> **PROBLEM**
The lines to copy from the data below are those that hold the string "nebo".

> **DATA UNDER STUDY**
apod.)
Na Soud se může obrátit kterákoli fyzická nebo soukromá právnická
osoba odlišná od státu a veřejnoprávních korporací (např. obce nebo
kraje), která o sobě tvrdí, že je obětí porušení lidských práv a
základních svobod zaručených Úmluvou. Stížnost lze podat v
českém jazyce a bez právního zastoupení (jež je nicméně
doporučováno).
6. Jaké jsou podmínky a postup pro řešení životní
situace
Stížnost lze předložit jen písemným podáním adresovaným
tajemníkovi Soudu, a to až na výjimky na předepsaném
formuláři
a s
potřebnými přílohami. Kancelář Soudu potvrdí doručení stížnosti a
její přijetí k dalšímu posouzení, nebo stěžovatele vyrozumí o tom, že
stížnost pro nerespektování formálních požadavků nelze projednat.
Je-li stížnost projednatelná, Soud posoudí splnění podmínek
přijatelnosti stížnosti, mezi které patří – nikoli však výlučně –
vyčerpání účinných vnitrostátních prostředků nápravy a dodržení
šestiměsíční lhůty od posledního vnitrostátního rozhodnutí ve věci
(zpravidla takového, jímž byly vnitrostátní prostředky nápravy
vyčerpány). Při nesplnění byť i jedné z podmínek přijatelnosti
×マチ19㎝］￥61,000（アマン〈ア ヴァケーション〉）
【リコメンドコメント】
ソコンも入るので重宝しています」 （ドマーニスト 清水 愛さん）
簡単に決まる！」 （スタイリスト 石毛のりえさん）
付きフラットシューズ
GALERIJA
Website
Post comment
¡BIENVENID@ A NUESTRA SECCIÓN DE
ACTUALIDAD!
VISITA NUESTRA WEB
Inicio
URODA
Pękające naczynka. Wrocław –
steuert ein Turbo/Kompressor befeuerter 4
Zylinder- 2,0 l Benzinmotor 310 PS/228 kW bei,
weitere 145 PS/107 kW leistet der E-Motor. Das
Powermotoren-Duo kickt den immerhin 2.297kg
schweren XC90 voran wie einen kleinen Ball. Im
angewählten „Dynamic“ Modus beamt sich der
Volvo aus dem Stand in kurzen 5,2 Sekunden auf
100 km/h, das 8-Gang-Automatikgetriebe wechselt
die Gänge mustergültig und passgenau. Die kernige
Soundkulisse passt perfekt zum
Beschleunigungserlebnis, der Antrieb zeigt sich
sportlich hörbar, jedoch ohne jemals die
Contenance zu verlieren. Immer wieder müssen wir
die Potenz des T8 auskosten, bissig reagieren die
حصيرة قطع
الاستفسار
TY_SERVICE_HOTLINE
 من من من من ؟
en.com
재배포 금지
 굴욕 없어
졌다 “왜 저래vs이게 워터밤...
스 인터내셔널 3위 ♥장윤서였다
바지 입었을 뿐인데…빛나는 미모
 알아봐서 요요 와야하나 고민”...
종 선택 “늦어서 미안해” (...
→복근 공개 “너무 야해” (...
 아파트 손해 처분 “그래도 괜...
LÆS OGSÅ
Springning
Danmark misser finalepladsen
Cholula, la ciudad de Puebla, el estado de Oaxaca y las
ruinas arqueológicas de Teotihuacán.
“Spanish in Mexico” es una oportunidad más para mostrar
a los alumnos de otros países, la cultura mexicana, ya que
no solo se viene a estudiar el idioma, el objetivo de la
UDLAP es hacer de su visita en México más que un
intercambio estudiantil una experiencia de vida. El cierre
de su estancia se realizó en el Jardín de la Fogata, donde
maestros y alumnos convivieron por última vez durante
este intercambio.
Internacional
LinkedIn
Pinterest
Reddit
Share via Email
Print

> **EXERCISE SOLUTION**
Na Soud se může obrátit kterákoli fyzická nebo soukromá právnická
osoba odlišná od státu a veřejnoprávních korporací (např. obce nebo
její přijetí k dalšímu posouzení, nebo stěžovatele vyrozumí o tom, že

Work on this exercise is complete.